Holzküsse und Verehrerinnen

Der Cellist Daniel Tanson versteht es nicht nur, die Erzählung sehr gekonnt zu untermalen. Auch er ist teilweise in die Handlung eingebunden. Immer wieder lockern kleine Scherze die Handlung auf, so dass die Kinder um uns herum kräftig kichern dürfen und anschließend wieder einige Minuten voll konzentriert zuschauen können.
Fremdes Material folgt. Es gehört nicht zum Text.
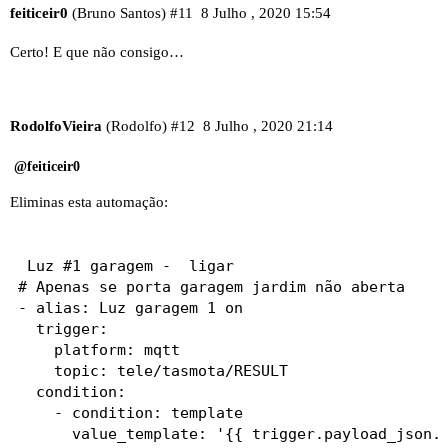
feiticeir0
(Bruno Santos)
#11
8 Julho , 2020 15:54
Certo! E que não consigo…
RodolfoVieira
(Rodolfo)
#12
8 Julho , 2020 21:14
@feiticeir0
Eliminas esta automação:
 Luz #1 garagem -  ligar

# Apenas se porta garagem jardim não aberta

- alias: Luz garagem 1 on

  trigger:

    platform: mqtt

    topic: tele/tasmota/RESULT

  condition:

    - condition: template

      value_template: '{{ trigger.payload_json.R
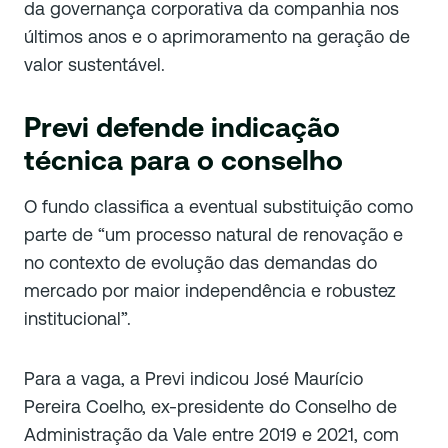
da governança corporativa da companhia nos
últimos anos e o aprimoramento na geração de
valor sustentável.
Previ defende indicação
técnica para o conselho
O fundo classifica a eventual substituição como
parte de “um processo natural de renovação e
no contexto de evolução das demandas do
mercado por maior independência e robustez
institucional”.
Para a vaga, a Previ indicou José Maurício
Pereira Coelho, ex-presidente do Conselho de
Administração da Vale entre 2019 e 2021, com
Auf die Frage von „karkulka“, warum denn nun die Großmutter so einen großen Mund habe, platzt ein Nachwuchstalent in die künstlerische Pause: „Damit ich dich besser frrrresssen kann!“ Der Darsteller nickt und unter tosendem Radau des Cellos verspeist der „vlk“ das Rotkäppchen. „Die is’ tot“, meint mein Neffe gelassen.

Doch weit gefehlt: Die Handlung nimmt ihren Lauf und schließlich befreit der Jäger wie gewohnt die beiden Gefressenen aus dem Bauch des Wolfs und es gibt ein Happy End. Im Freudentaumel küsst der Jäger die Großmutter in Gestalt einer kleinen Holz-Matroschka. „Igittigitt! Ein Holzkuss“, ekelt sich in der Reihe vor mir ein kleiner Junge.

Zum Abschluss des Stücks singen die Darsteller mit dem Publikum gemeinsam das Lied vom Rotkäppchen. Ein lustiges Liedchen mit einer kleinen Choreographie. Auch ich singe begeistert mit. Bei den Kindern ist jeglicher Grusel und das vorangegangene grausame Verbrechen im deutsch-tschechischen Märchenwald vergessen. Einige, besonders die angehenden Damen, lassen sich nach der Vorstellung ihre Eintrittskarte von Geschichtenerzähler Daniel Tanson und Cellist Michel Boulanger signieren. Die Luxemburger präsentieren sich sehr kinderfreundlich und als Theater zum Anfassen. Mein Neffe hat rote Wangen und ist noch immer ganz aufgeregt. Auf dem Heimweg erzählt er mir die wichtigsten Details des Gesehenen noch einige Male. Ich fühle mich bestens unterhalten und stelle fest: Kindertheater ist auch was für erwachsen gewordene Kinder, mit meinem Neffen aber noch viel, viel schöner.

Der Autor ist mehrfacher Onkel und lebt in Dresden und Prag.